§ Exercise goal
Report all lines from the entries below in which "хвороби" appears.

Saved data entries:
=-=-=-=-=
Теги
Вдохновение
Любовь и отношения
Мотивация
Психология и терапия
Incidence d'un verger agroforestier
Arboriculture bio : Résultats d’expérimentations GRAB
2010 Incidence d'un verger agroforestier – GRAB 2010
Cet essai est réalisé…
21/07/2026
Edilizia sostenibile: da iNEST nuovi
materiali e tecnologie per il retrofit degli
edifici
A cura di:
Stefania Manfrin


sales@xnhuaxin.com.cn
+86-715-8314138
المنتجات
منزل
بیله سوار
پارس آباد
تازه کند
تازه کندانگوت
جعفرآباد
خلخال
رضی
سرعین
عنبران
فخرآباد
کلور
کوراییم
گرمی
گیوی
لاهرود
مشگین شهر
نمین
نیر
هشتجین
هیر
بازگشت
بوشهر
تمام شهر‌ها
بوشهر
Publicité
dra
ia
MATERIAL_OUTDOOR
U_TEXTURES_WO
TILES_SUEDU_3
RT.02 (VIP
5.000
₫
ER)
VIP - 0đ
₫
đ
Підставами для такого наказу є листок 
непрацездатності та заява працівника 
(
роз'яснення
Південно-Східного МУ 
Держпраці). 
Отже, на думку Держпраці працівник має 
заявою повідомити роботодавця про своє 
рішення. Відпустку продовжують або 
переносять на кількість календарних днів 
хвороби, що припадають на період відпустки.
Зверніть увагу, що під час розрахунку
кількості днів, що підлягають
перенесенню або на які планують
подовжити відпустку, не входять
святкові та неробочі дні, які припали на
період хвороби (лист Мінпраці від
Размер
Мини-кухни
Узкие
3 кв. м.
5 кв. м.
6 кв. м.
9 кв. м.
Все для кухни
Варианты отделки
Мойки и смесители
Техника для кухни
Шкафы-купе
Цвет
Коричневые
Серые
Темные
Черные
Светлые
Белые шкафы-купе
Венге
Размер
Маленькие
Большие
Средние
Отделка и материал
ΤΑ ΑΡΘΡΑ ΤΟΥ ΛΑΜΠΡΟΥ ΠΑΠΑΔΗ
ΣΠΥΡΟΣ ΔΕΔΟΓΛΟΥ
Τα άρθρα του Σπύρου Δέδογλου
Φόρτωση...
=-=-=-=-=
§ Response box
хвороби, що припадають на період відпустки.
період хвороби (лист Мінпраці від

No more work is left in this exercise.